Take 1 (travelling pela sala de reuniões antes do início da reunião. Especial atenção à austeridade do ambiente e às facies pálidas das personagens)

 (Centeno) - toca a sineta com um riso infantil…

(Centeno) - volta a tocar a sineta e olha com ar reprovador para Giovani Tria, ainda de pé junto da cadeira

(Giovani Tria para Centeno, com o olhar distante, fixo no vazio) – Estou como a torre de Pisa: ainda de pé! (esboça um sorriso, mas perante o silêncio dos restantes acaba por se sentar. Centeno sorri, sorriso infantil!)

(Centeno dá a palavra a Moscovici que inicia um longo discurso) – Sr. Presidente, caros colegas (sorri para os de gravata vermelha) temos que dar umas palmatoadas aqui no camarada Tria (volta a sorrir sem levantar os olhos e por isso não percebeu o esgar de dor do italiano). As regras são regras e como tal têm que ser cumpridas sob risco do três ser ultrapassado ou, na hipótese otimista, ficar mais de cinquenta por cento acima do dois. Coisa que não acredito, já que o dois é um número traiçoeiro que quando inchado se parece mais com o três. Temos que abater o três, custe o que custar…

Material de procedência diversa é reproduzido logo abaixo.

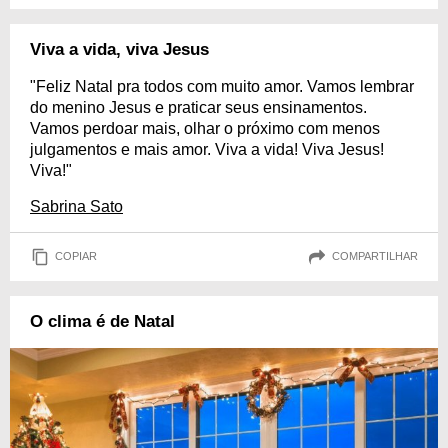
Viva a vida, viva Jesus
"Feliz Natal pra todos com muito amor. Vamos lembrar
do menino Jesus e praticar seus ensinamentos.
Vamos perdoar mais, olhar o próximo com menos
julgamentos e mais amor. Viva a vida! Viva Jesus!
Viva!"
Sabrina Sato
COPIAR
COMPARTILHAR
O clima é de Natal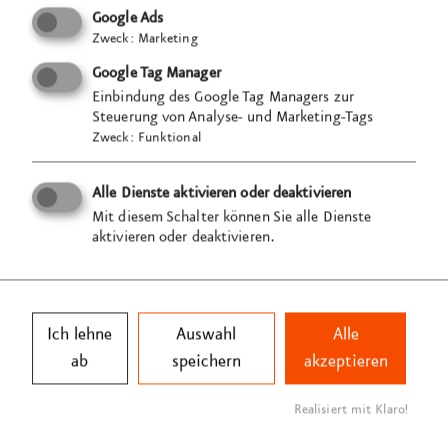
Google Ads
Zweck
:
Marketing
Google Tag Manager
Einbindung des Google Tag Managers zur
Steuerung von Analyse- und Marketing-Tags
Zweck
:
Funktional
Alle Dienste aktivieren oder deaktivieren
Mit diesem Schalter können Sie alle Dienste
aktivieren oder deaktivieren.
Ich lehne
Auswahl
Alle
ab
speichern
akzeptieren
Realisiert mit Klaro!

(Tria, com voz colérica) – E sou só eu que valho menos cinquenta por cento que a diferença entre o dois e o três (faz uma pausa fazendo cálculos mentais). Este cenário não entra em consideração com a hipótese do três também poder inchar e ficar um oito ou um infinito (nova pausa) … um oito deitado…

(Scholz) – morto! (a luz ténue acentua o rosto hirto do personagem)

(Silêncio, longo silêncio… Luz ténue sobre rostos muito brancos, casacos escuros que apenas revelam a silhueta e gravatas berrantes – vermelhas e brancas - como cordas ao pescoço)

(Centeno) – então?!, não é preciso tanto dramatismo (sorriso cândido, infantil)

(Tria, outra vez com voz colérica) – E o senhor presidente, e Portugal? A raiz quadrada do três, somada à diferença do três com o dois, mesmo considerando o grau de liberdade que concede ao um, a si próprio, convenhamos, (e olha Centeno de frente) pelas minhas contas também tende para um oito deitado!

(Centeno sorri, sorriso infantil, ingénuo. Olha para o outro lado da mesa…)

(Mourinho, afagando com a mão direita a gravata vermelha e olhando-a com medo que a cor desbote) – Mas nós temos as contas certas! Um é um e menos o coeficiente de cagança…, perdão, de cagaço, fica quase zero…

(Tsakalotos) – Coeficiente de cagaço?!, mas isso é de engenheiro, camarada…  (a cadeira polaca rangeu, rosnar na noite sem lua e a sala ficou mais escura)  Aqui tratamos de finanças!

(Mourinho, enrubescido como as crianças repreendidas, afagando novamente a gravata vermelha, que parecia menos vermelha, ignorando o grego, dirigindo-se a Centeno e repetindo) – Sr. Presidente, as nossas contas estão certas: um é um e menos o coeficiente de … segurança (e repetiu) de segurança, fica quase zero! Quase zero, o número perfeito…, perfeito! Deitado ou não, é zero! Zero!

(Centeno, sorriso, sorriso infantil, babado com o bombom do Mourinho)

(Silêncio, longo silêncio. Travelling sobre a mesa iluminada, os copos cheios de água, cristalinos, e saída para um grande plano do quadro pendurado na parede - uma reprodução de um frame da Roma de Fellini. Saída lenta pela janela e zoom para Manneken Pis, ouvindo-se em fundo a sineta e a voz indecifrável de Centeno).